34. Ed Fucking Royce. No, Venezuela does NOT need a “Radio Martí”, that travesty bearing the name of a great Cuban patriot for nefarious, imperialistic ends. Venezuela is already inundated with opposition media, all extremely pro-US in tone. And if those crapagandroids can’t do the job for you imperialists, TOO FUCKING BAD. Keep your nose out of that country and all the rest of the world too, thankyouveryfuckingmuch.

35. John Fucking Aglialoro. No, dude, there isn’t any “academic-media complex” out there conspiring against you and your Atlas Shrieked movies. The reason they did so poorly was because they simply sucked. And that’s because they were based on a book that sucked, by an author who sucked, who had a “philosophy” that sucked. And because the people have seen the effects in real life of that philosophy, and politicians themselves “going Galt”, and they find that THAT sucks, too. Good luck with #3, BTW. And good luck with that “conversation” aspect, since, if I recall correctly, nothing Ayn Rand said was a conversation. It was all one big sermon, and a detestable one at that. And isn’t the last part of the book the one where John Galt delivers HIS interminable harangue, too? Bwahahahahahah.

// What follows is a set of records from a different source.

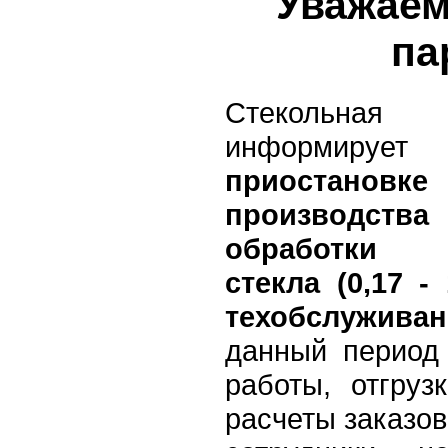
Уважаем
па
Стекольная 
информи
приостанов
производ
обработки 
стекла (0,17 -
техобслужива
данный период
работы, отгруз
расчеты заказов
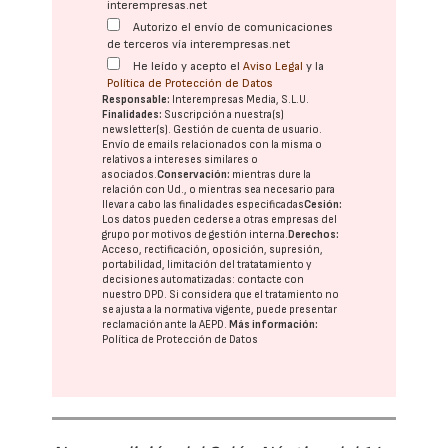
interempresas.net
Autorizo el envío de comunicaciones
de terceros vía interempresas.net
He leído y acepto el
Aviso Legal
y la
Política de Protección de Datos
Responsable:
Interempresas Media, S.L.U.
Finalidades:
Suscripción a nuestra(s)
newsletter(s). Gestión de cuenta de usuario.
Envío de emails relacionados con la misma o
relativos a intereses similares o
asociados.
Conservación:
mientras dure la
relación con Ud., o mientras sea necesario para
llevar a cabo las finalidades especificadas
Cesión:
Los datos pueden cederse a otras
empresas del
grupo
por motivos de gestión interna.
Derechos:
Acceso, rectificación, oposición, supresión,
portabilidad, limitación del tratatamiento y
decisiones automatizadas:
contacte con
nuestro DPD
. Si considera que el tratamiento no
se ajusta a la normativa vigente, puede presentar
reclamación ante la
AEPD
.
Más información:
Política de Protección de Datos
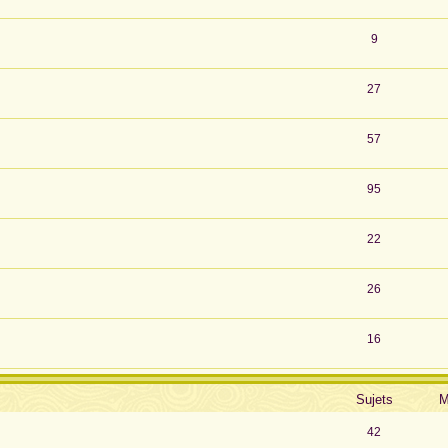
9
27
57
95
22
26
16
Sujets
M
42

36. Maggie Fucking Lange. Yeah, lady, UPI (owned by the Moonies) is a really credible source for news from Venezuela. Or anywhere! Next time, learn Spanish and exercise some basic reading comprehension; you might find that in fact Nicolás Maduro said nothing at all to the effect of what that Moonie “report” claims he did. Frankly, you’d do just as well to use the National Enquirer, the Globe, or News of the World. Hell, why not just throw BatBoy into the mix, too?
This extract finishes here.